• Required work
Reproduce, word for word, the lines in the material below starting with the one that has "1144 BUDAPEST, Remény utca 34-36. (28, 2339)" and going on through the one that has "Become a Vendor (75, 1970)". Leave out all pictures.

• Data extract
- - - -
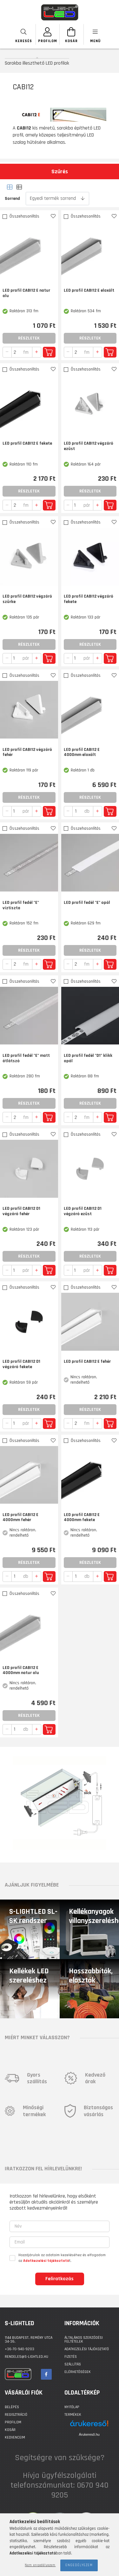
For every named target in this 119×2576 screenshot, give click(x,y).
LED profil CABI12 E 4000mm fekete (82, 1517)
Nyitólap (71, 2407)
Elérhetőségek (77, 2372)
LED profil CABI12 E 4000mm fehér (20, 1517)
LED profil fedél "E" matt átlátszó (26, 1058)
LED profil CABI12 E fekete (27, 443)
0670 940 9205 (80, 2490)
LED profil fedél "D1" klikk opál (88, 1058)
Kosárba (49, 352)
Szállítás (72, 2364)
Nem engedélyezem (40, 2565)
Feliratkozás (59, 2278)
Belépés (12, 2407)
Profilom (13, 2422)
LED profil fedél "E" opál (87, 902)
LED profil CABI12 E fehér (87, 1361)
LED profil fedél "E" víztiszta (21, 905)
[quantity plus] (36, 352)
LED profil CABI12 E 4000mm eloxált (82, 752)
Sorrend (12, 198)
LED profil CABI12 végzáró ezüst (88, 446)
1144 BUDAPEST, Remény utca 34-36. (28, 2339)
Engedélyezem (79, 2565)
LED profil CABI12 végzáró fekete (88, 599)
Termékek (72, 2414)
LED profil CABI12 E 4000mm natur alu (21, 1670)
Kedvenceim (15, 2437)
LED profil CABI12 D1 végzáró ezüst (83, 1211)
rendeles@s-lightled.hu (26, 2356)
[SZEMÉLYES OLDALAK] (48, 34)
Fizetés (70, 2356)
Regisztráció (16, 2414)
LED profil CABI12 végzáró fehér (27, 752)
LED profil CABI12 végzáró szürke (27, 599)
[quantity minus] (7, 352)
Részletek (29, 338)
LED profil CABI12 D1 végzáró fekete (21, 1364)
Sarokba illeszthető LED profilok (37, 63)
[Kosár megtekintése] (71, 34)
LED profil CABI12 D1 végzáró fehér (21, 1211)
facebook (46, 2374)
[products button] (95, 34)
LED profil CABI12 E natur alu (26, 293)
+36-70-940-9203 (19, 2349)
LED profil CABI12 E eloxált (89, 290)
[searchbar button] (24, 34)
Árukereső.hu (89, 2434)
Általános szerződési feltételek (83, 2339)
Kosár (10, 2429)
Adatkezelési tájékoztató (86, 2349)
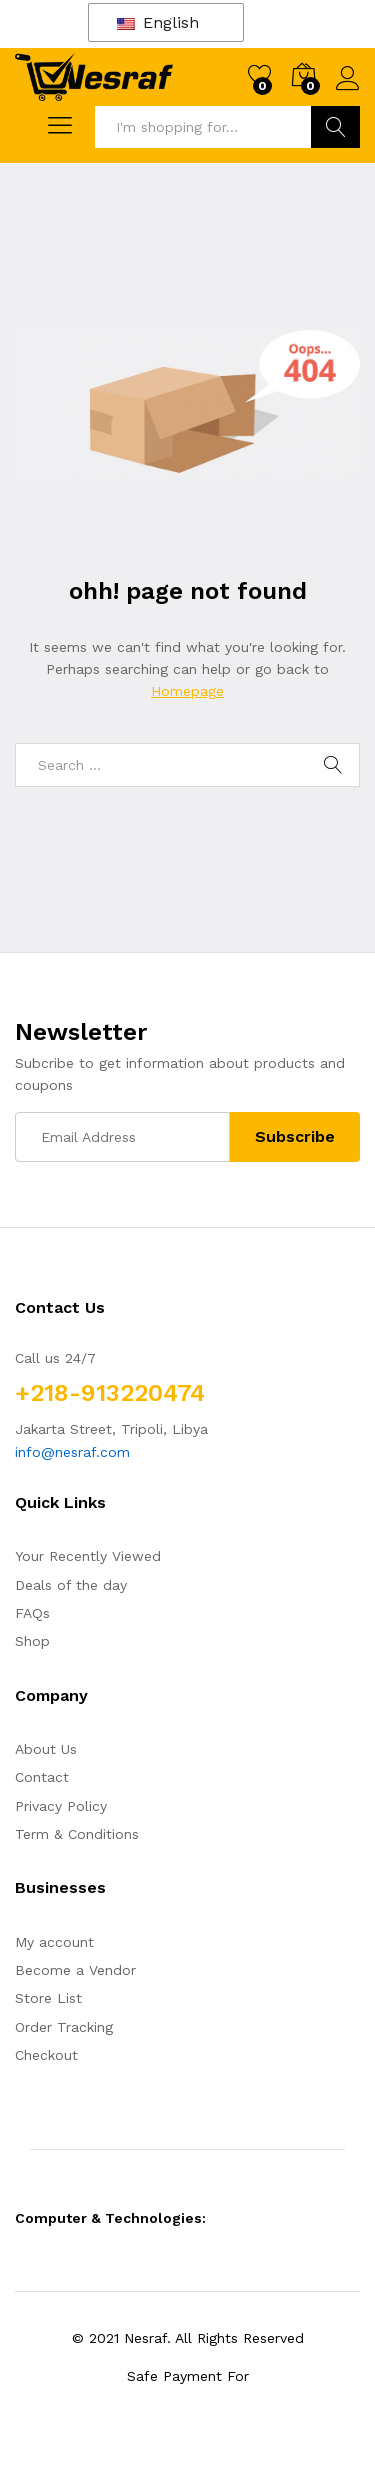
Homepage (187, 691)
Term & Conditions (77, 1834)
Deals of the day (71, 1585)
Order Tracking (64, 2027)
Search (335, 127)
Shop (32, 1641)
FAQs (32, 1613)
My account (54, 1942)
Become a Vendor (75, 1970)
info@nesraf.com (72, 1452)
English (158, 22)
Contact (42, 1777)
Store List (48, 1998)
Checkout (46, 2055)
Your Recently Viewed (88, 1556)
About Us (46, 1749)
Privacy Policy (61, 1806)
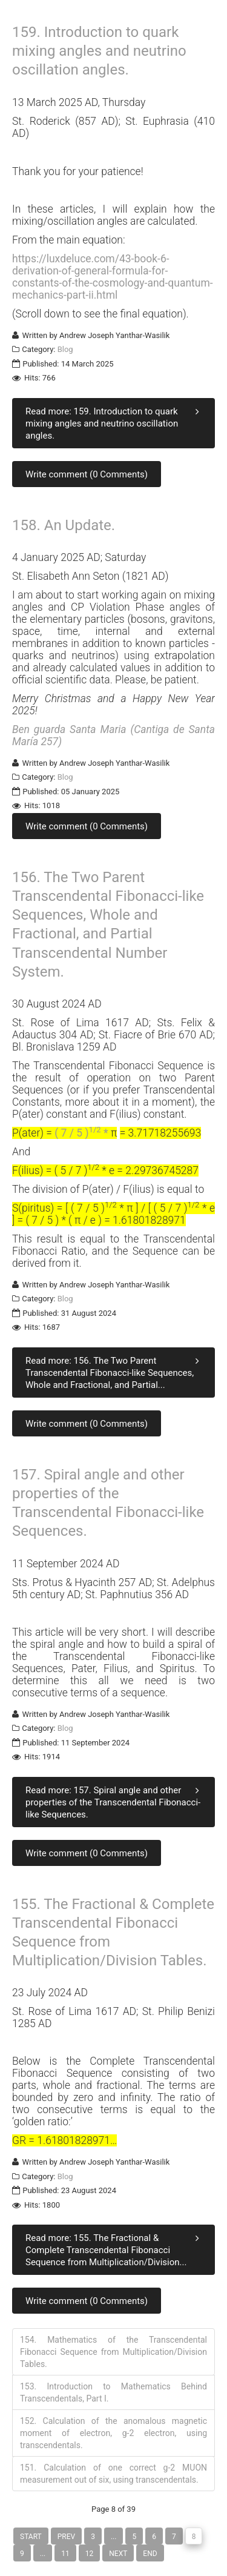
- - - -
• Answer to the exercise
1144 BUDAPEST, Remény utca 34-36. (28, 2339)
Engedélyezem (79, 2565)
LED profil CABI12 végzáró fekete (88, 599)
Termékek (72, 2414)
LED profil CABI12 E 4000mm natur alu (21, 1670)
Kedvenceim (15, 2437)
LED profil CABI12 D1 végzáró ezüst (83, 1211)
rendeles@s-lightled.hu (26, 2356)
[SZEMÉLYES OLDALAK] (48, 34)
Fizetés (70, 2356)
Regisztráció (16, 2414)
LED profil CABI12 végzáró fehér (27, 752)
LED profil CABI12 végzáró szürke (27, 599)
[quantity minus] (7, 352)
Részletek (29, 338)
LED profil CABI12 D1 végzáró fekete (21, 1364)
Sarokba illeszthető LED profilok (37, 63)
[Kosár megtekintése] (71, 34)
LED profil CABI12 D1 végzáró fehér (21, 1211)
facebook (46, 2374)
[products button] (95, 34)
LED profil CABI12 E natur alu (26, 293)
+36-70-940-9203 (19, 2349)
LED profil CABI12 E eloxált (89, 290)
[searchbar button] (24, 34)
Árukereső.hu (89, 2434)
Általános szerződési feltételek (83, 2339)
Kosár (10, 2429)
Adatkezelési tájékoztató (86, 2349)
Homepage (187, 691)
Term & Conditions (77, 1834)
Deals of the day (71, 1585)
Order Tracking (64, 2027)
Search (335, 127)
Shop (32, 1641)
FAQs (32, 1613)
My account (54, 1942)
Become a Vendor (75, 1970)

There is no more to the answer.